_TRY IT_
Repeat all the lines below exactly, but omit the pictures.

(Items from a dataset)
-.-.-
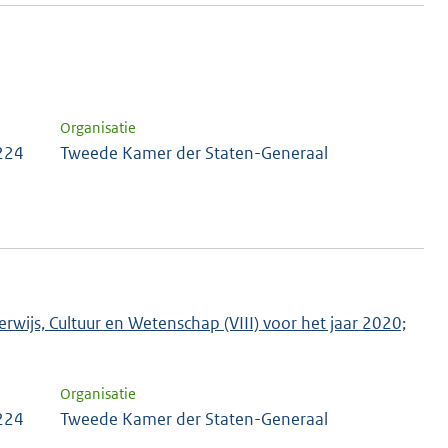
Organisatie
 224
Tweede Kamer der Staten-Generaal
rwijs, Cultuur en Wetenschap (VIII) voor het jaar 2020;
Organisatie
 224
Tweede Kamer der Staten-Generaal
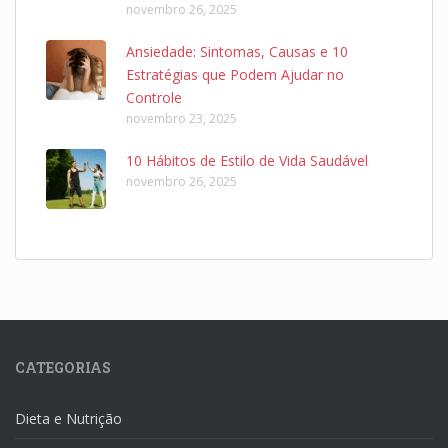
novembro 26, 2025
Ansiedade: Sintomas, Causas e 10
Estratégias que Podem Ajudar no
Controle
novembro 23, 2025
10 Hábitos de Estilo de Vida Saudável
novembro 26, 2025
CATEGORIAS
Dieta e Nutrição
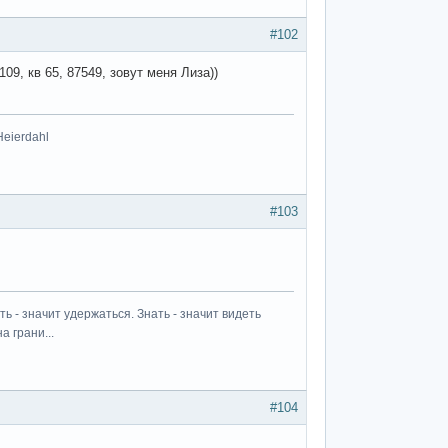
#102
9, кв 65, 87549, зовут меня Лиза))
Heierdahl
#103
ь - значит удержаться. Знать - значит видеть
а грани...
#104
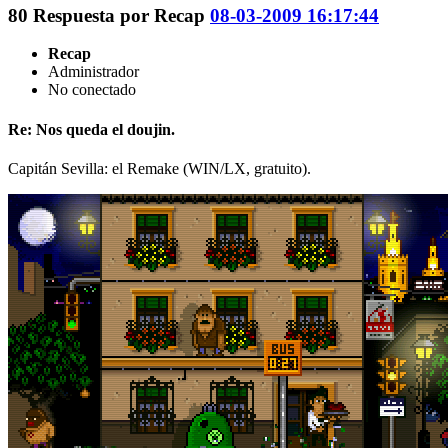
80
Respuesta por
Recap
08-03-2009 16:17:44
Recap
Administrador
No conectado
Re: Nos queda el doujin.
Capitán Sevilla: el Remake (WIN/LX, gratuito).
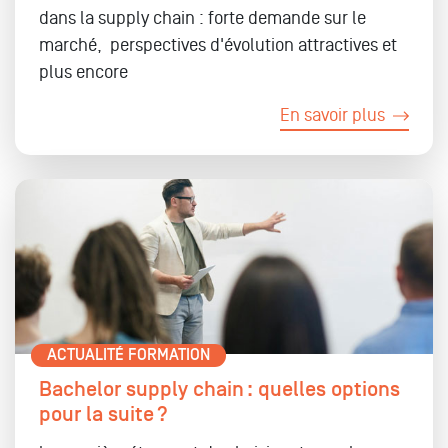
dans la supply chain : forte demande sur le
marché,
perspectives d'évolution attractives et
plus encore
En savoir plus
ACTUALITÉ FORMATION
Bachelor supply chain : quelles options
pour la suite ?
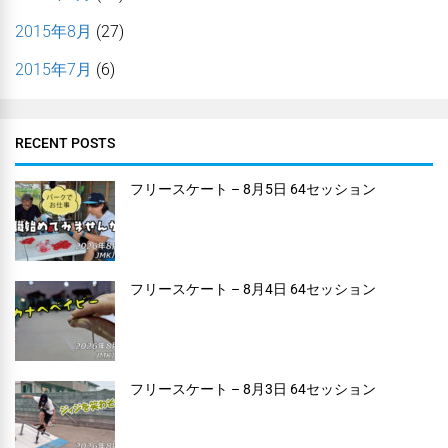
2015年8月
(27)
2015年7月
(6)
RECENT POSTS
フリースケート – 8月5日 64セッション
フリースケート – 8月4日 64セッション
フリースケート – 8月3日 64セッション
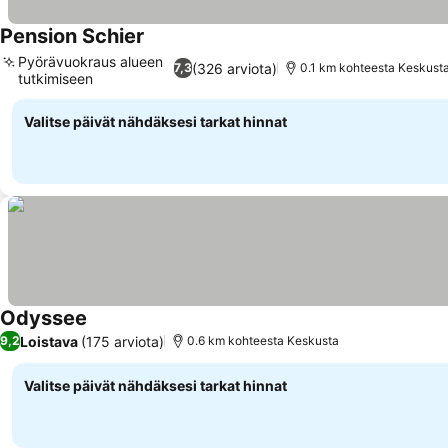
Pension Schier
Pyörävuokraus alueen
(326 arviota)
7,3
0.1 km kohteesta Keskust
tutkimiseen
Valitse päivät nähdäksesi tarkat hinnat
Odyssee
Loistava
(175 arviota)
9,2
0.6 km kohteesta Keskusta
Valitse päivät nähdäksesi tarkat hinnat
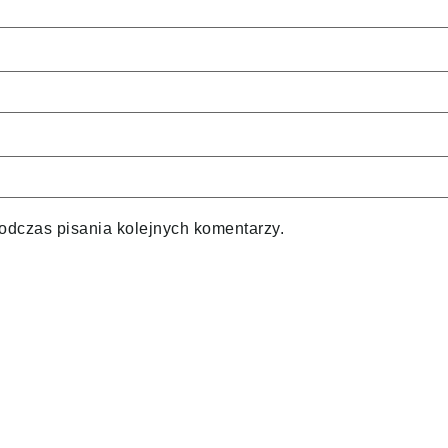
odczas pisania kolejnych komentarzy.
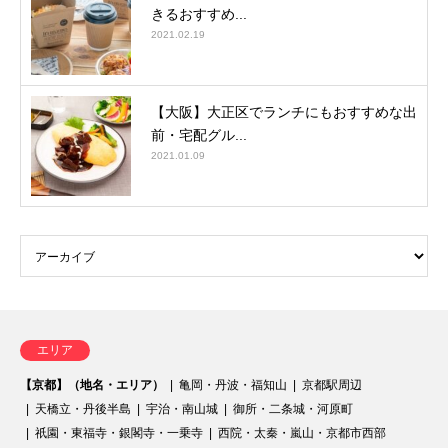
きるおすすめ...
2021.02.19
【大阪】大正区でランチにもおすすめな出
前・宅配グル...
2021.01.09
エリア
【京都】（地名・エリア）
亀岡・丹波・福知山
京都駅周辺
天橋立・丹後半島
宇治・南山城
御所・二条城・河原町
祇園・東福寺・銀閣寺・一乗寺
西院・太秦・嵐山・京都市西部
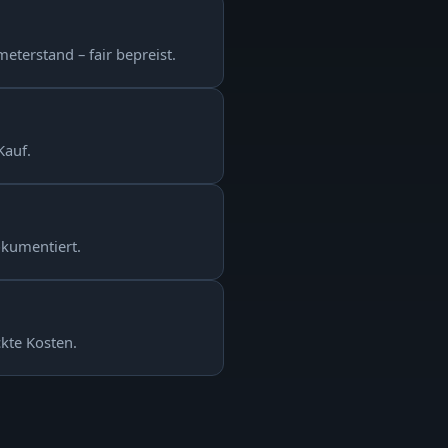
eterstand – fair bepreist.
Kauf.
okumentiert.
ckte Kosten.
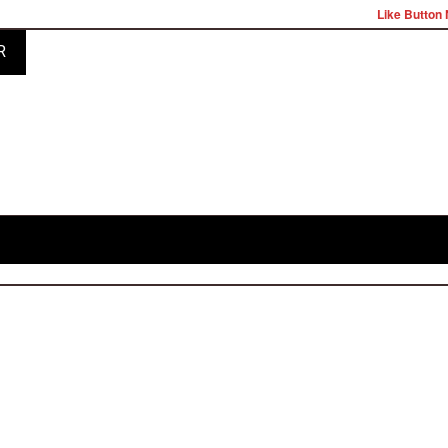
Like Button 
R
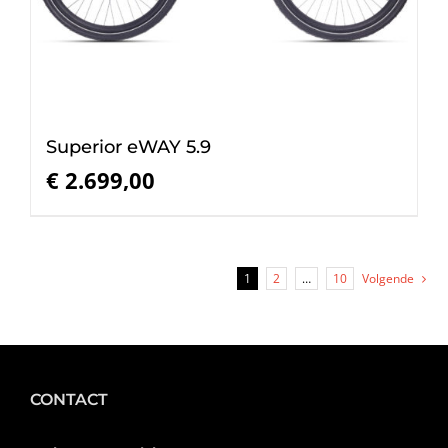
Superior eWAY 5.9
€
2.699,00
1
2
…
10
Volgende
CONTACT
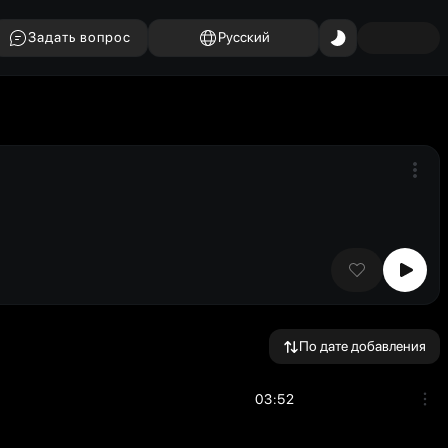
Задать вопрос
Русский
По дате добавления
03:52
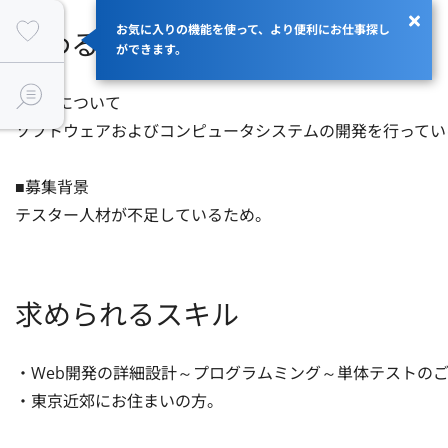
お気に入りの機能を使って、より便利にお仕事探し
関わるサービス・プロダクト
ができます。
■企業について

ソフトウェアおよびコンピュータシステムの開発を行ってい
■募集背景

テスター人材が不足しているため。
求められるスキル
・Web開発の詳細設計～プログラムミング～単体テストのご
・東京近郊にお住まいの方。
-.-.-
_WRITTEN REPLY_
Organisatie
 224
Tweede Kamer der Staten-Generaal
rwijs, Cultuur en Wetenschap (VIII) voor het jaar 2020;
Organisatie
 224
Tweede Kamer der Staten-Generaal
novembro 26, 2025
Ansiedade: Sintomas, Causas e 10
Estratégias que Podem Ajudar no
Controle
novembro 23, 2025
10 Hábitos de Estilo de Vida Saudável
novembro 26, 2025
CATEGORIAS
Dieta e Nutrição
#102
9, кв 65, 87549, зовут меня Лиза))
Heierdahl
#103
ь - значит удержаться. Знать - значит видеть
а грани...
#104
80
Respuesta por
Recap
08-03-2009 16:17:44
Recap
Administrador
No conectado
Re: Nos queda el doujin.
Capitán Sevilla: el Remake (WIN/LX, gratuito).
dans la supply chain : forte demande sur le
marché,
perspectives d'évolution attractives et
plus encore
En savoir plus
ACTUALITÉ FORMATION
Bachelor supply chain : quelles options
pour la suite ?
2015年8月
(27)
2015年7月
(6)
RECENT POSTS
フリースケート – 8月5日 64セッション
フリースケート – 8月4日 64セッション
フリースケート – 8月3日 64セッション
Pension Schier
Pyörävuokraus alueen
(326 arviota)
7,3
0.1 km kohteesta Keskust
tutkimiseen
Valitse päivät nähdäksesi tarkat hinnat
Odyssee
Loistava
(175 arviota)
9,2
0.6 km kohteesta Keskusta
Valitse päivät nähdäksesi tarkat hinnat
odczas pisania kolejnych komentarzy.
きるおすすめ...
2021.02.19
【大阪】大正区でランチにもおすすめな出
前・宅配グル...
2021.01.09
エリア
【京都】（地名・エリア）
亀岡・丹波・福知山
京都駅周辺
天橋立・丹後半島
宇治・南山城
御所・二条城・河原町
祇園・東福寺・銀閣寺・一乗寺
西院・太秦・嵐山・京都市西部
eterstand – fair bepreist.
Kauf.
okumentiert.
ckte Kosten.
Like Button 
R
Superior eWAY 5.9
€
2.699,00
1
2
…
10
Volgende
CONTACT
Задать вопрос
Русский
По дате добавления
03:52
お気に入りの機能を使って、より便利にお仕事探し
関わるサービス・プロダクト
ができます。
■企業について

ソフトウェアおよびコンピュータシステムの開発を行ってい
■募集背景

テスター人材が不足しているため。
求められるスキル
・Web開発の詳細設計～プログラムミング～単体テストのご
・東京近郊にお住まいの方。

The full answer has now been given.